Avec une ironie mordante, Virginia Woolf dépeint le déclin et la mort d'une classe emblématique d'une époque. Et rapprocher le portrait caricatural de Miss Rashleigh de la description de la photo du roi Edouard que celle-ci possède permet de voir que ce personnage est à l'image du roi et de la fragilité de la monarchie de l'époque :

Now (her eye) rested on a silver frame ; on a photograph, on an egg-shaped baldish head, on a lip that stuck out under the moustache ; and the name 'Edward' written with a flourish beneath. (255)

Lorsqu'à la fin de la nouvelle, Miss Rashleigh tombe, elle entraîne avec elle le blason de la famille et la photo du roi : "And then, King Edward, in the silver frame, slid, toppled, and fell too." (260) La chute de ce corps de femme apparaît alors comme une représentation allégorique de celle d' Edouard VII et marque la fin d'une ère et d'une civilisation.

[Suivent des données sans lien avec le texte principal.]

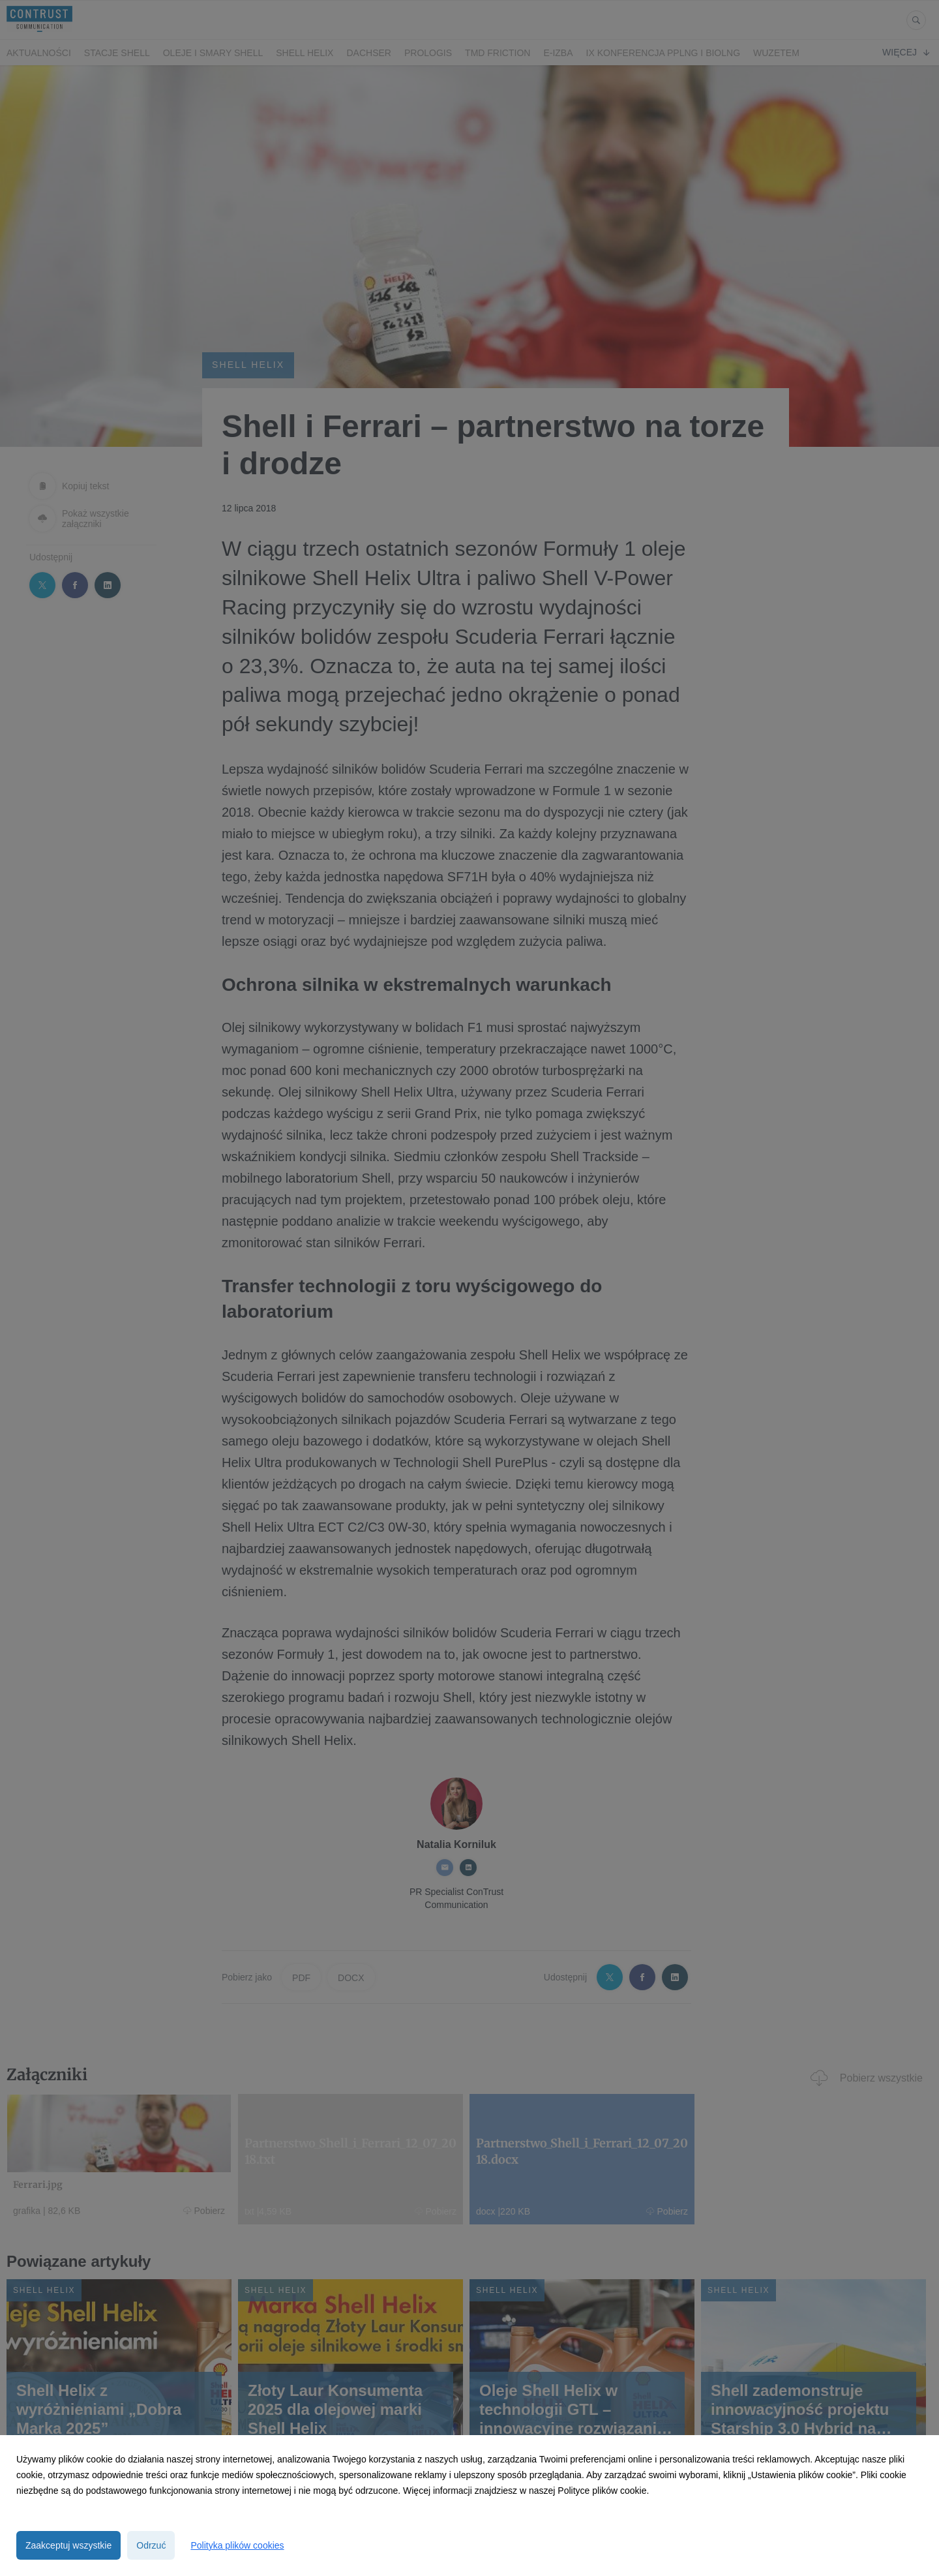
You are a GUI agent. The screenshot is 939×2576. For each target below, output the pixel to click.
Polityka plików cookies (237, 2545)
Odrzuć (151, 2545)
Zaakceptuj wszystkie (68, 2545)
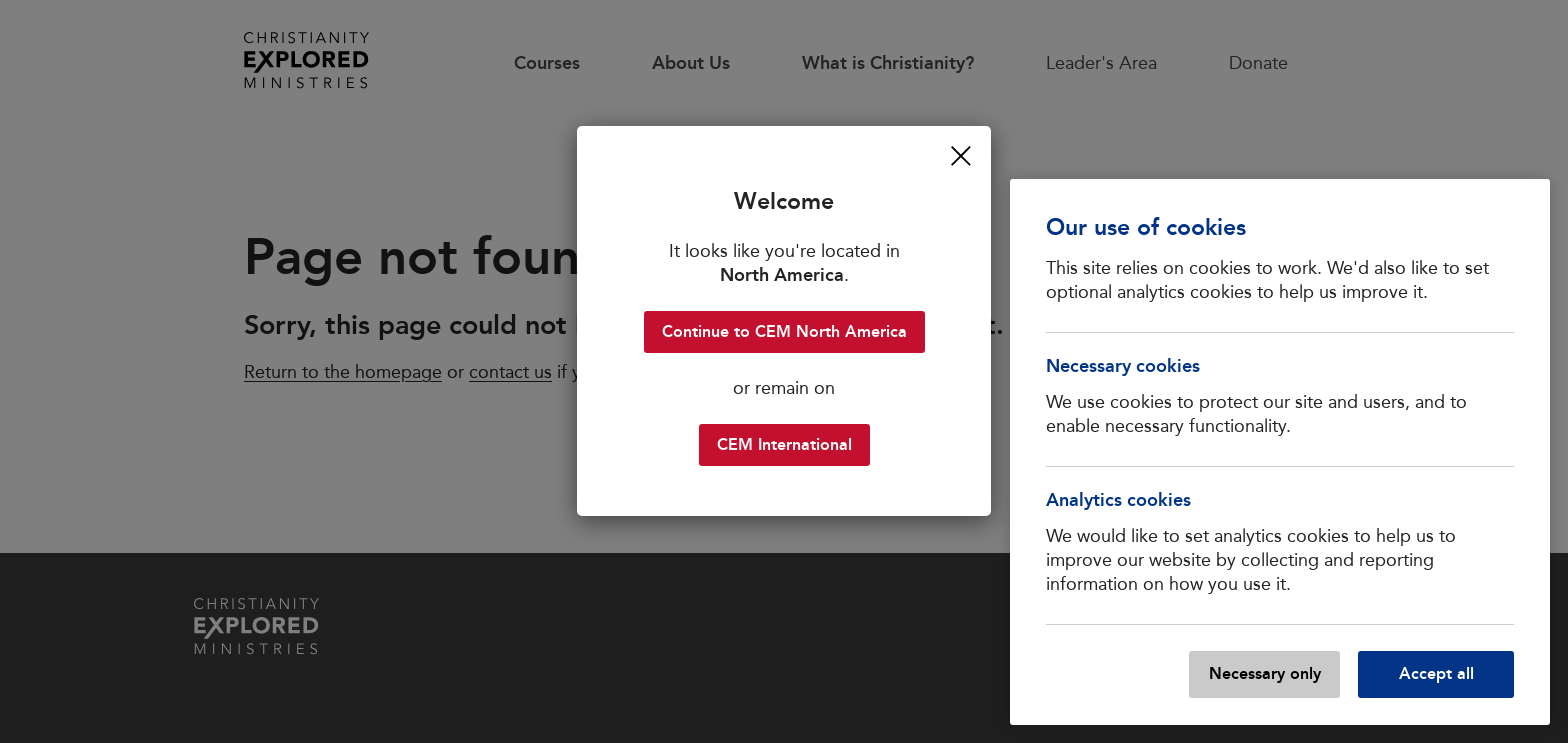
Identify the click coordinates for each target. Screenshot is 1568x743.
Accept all (1436, 673)
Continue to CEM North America (784, 331)
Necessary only (1265, 673)
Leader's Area (1101, 63)
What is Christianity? (888, 63)
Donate (1258, 63)
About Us (691, 63)
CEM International (784, 444)
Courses (547, 63)
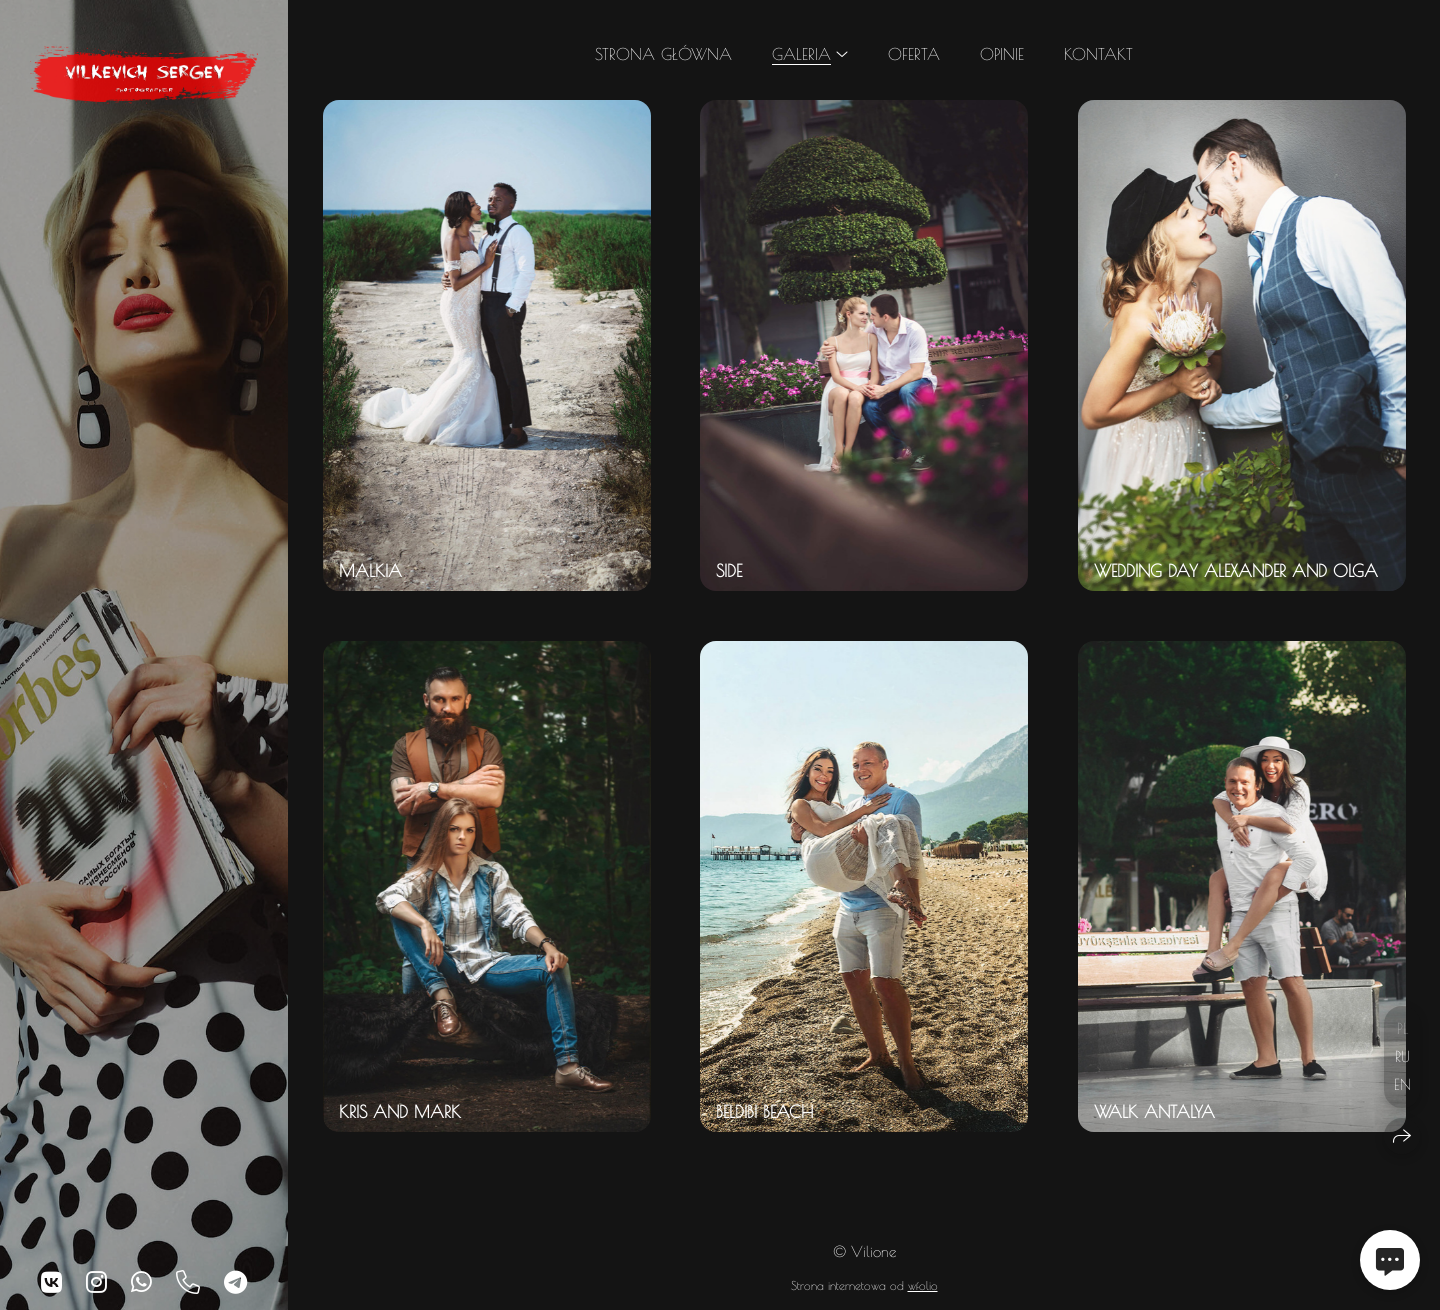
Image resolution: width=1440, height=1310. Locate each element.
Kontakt (1098, 54)
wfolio (923, 1285)
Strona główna (663, 54)
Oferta (914, 54)
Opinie (1002, 54)
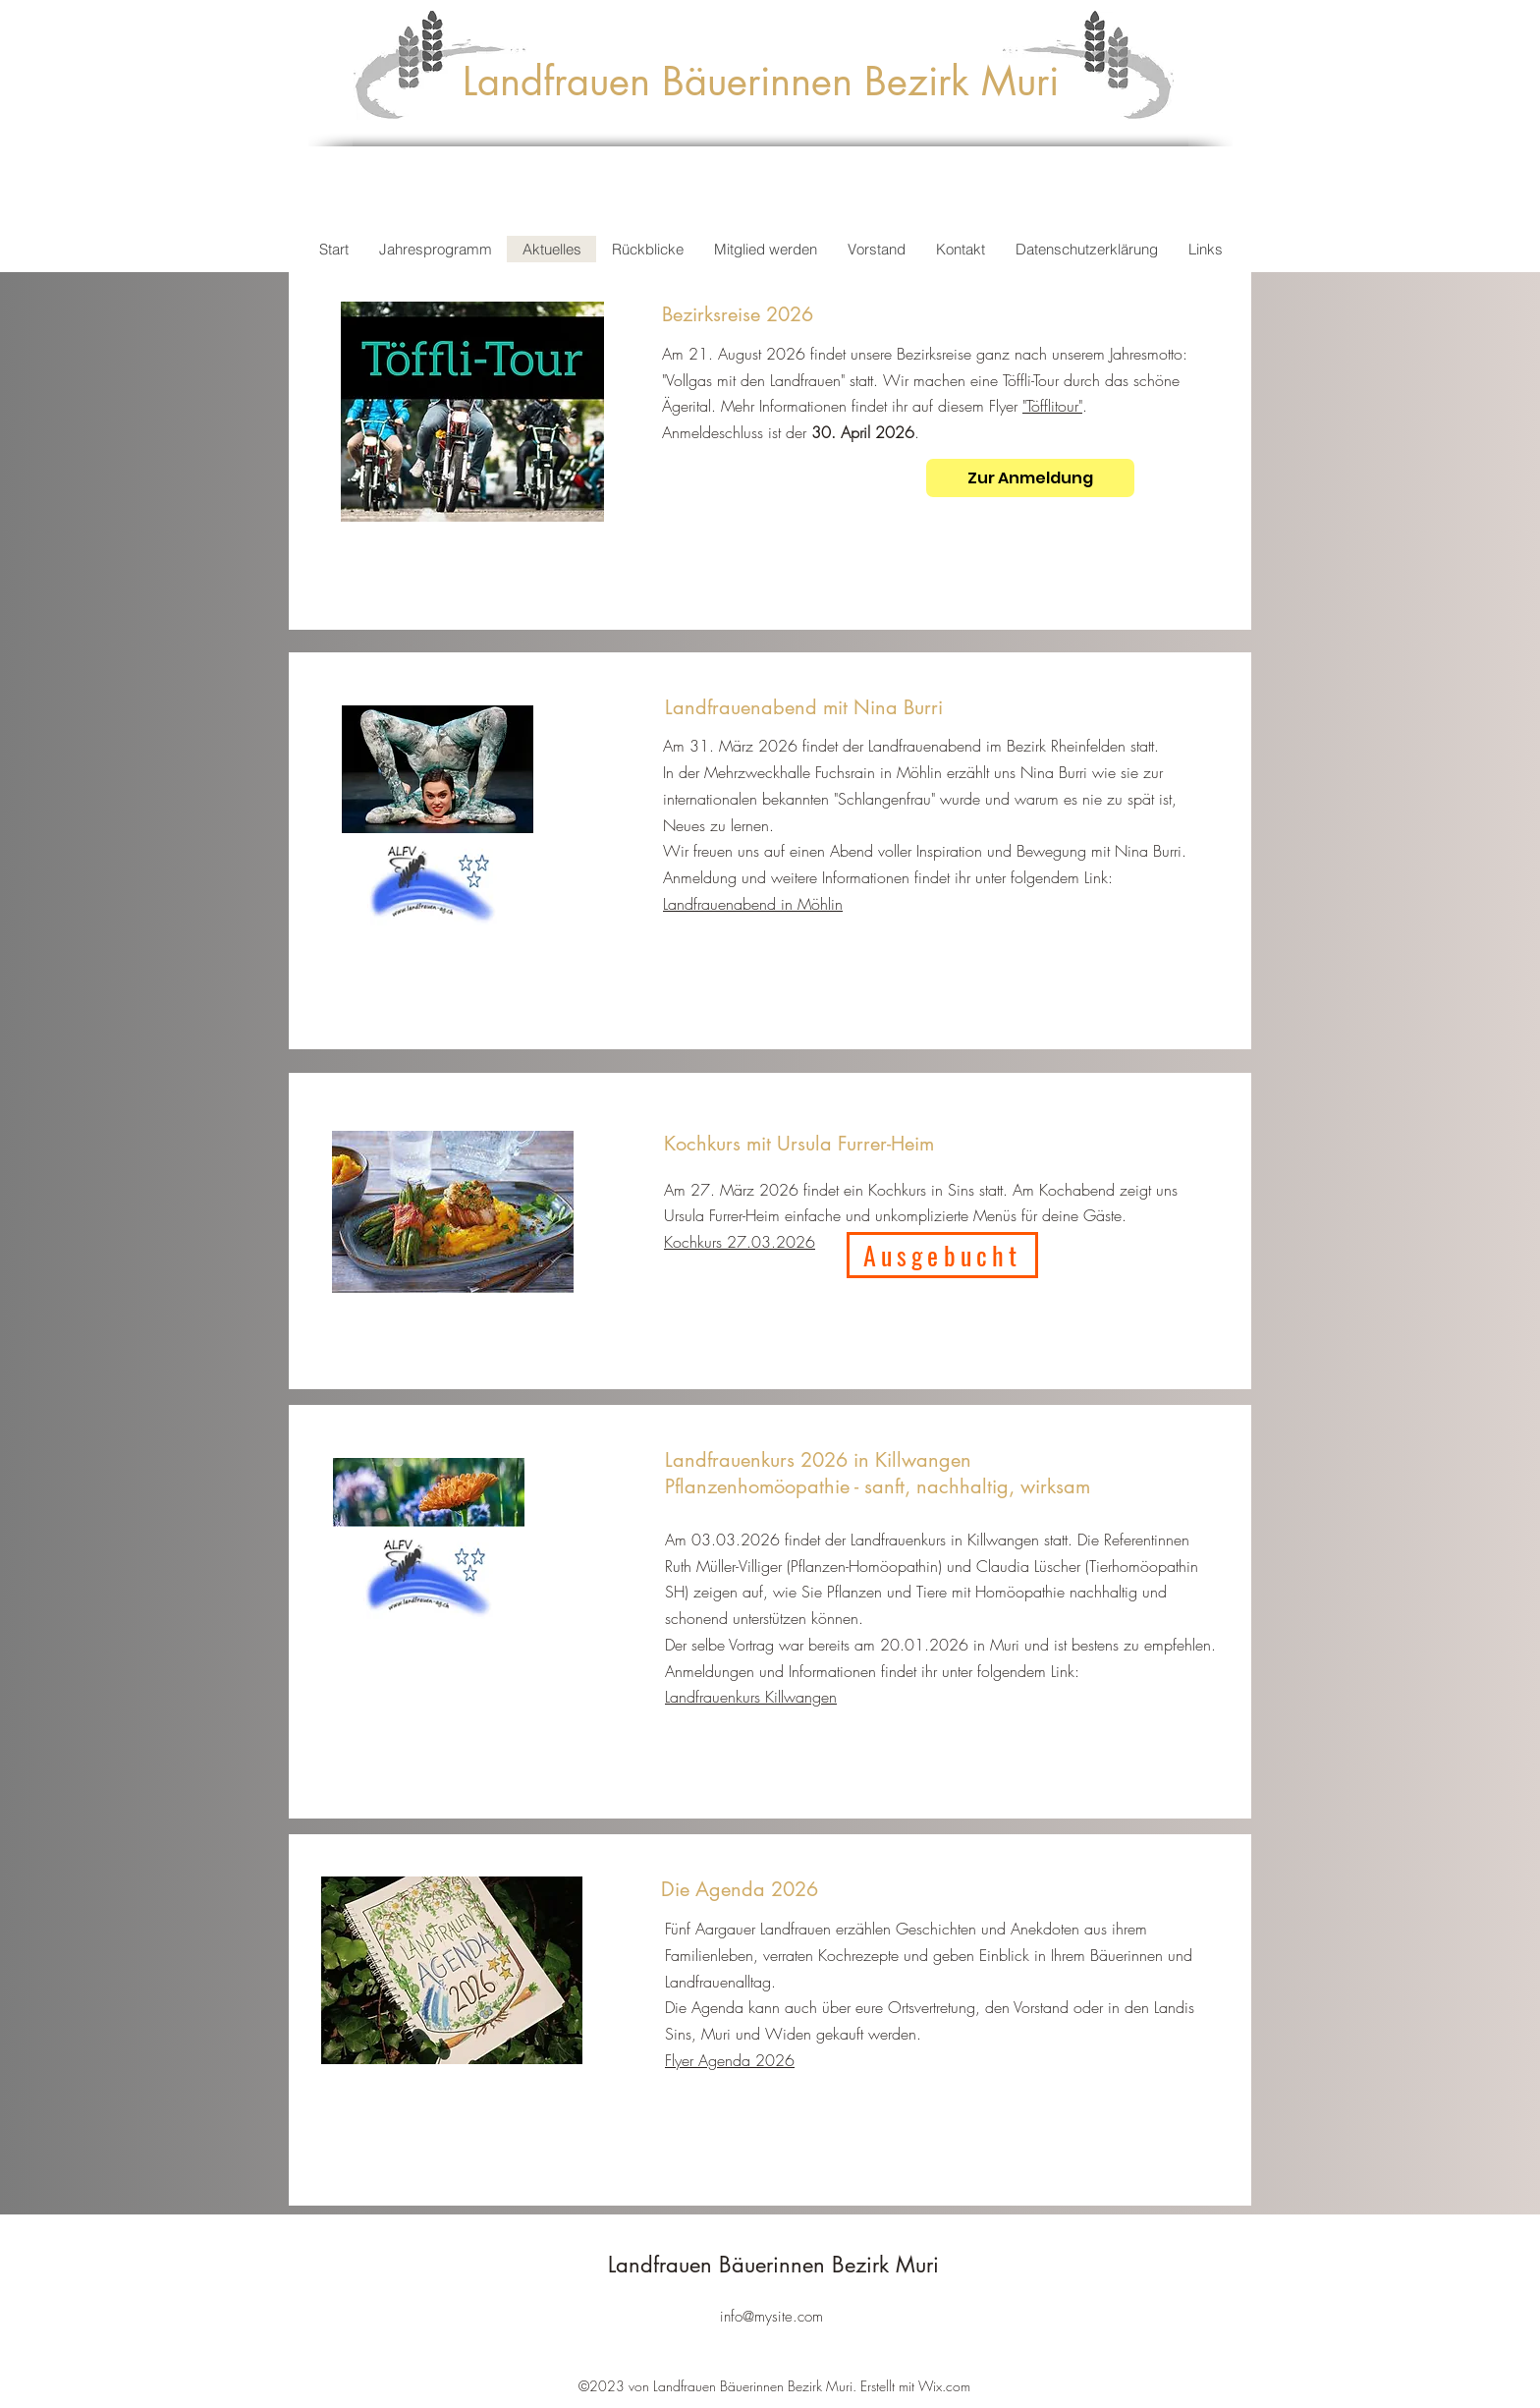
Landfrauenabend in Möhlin (753, 904)
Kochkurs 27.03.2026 (739, 1242)
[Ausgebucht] (942, 1255)
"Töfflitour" (1052, 406)
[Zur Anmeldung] (1030, 478)
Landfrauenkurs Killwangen (751, 1697)
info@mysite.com (771, 2316)
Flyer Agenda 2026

Le deuxième volet de la caricature est suggéré par la structure binaire du texte, l'oscillation entre scènes de chasse et scènes d'intérieur, ainsi que par l'opposition forcée entre l'homme qui chasse et la femme qui coud au coin du feu. La chasse est en outre présentée comme un sport violent et destructeur qui a entraîné la mort de plusieurs membres de la famille. Et la brutalité qui sature la nouvelle est le moteur de la caricature : c'est la brutalité du chasseur à l'égard des poules faisanes, la brutalité du Squire envers ses soeurs, la brutalité de Miss Antonia à l'égard de Miss Rashleigh, la brutalité des Rashleigh envers Milly Masters ; c'est la violence léguée en héritage par les ancêtres flibustiers et aventuriers. Le chasseur est dépeint comme le mâle qui impose sa loi aux faibles femmes, les terrorise et les maltraite et dans cette perspective, la partie de chasse devient prétexte à une dénonciation de l'ordre patriarcal.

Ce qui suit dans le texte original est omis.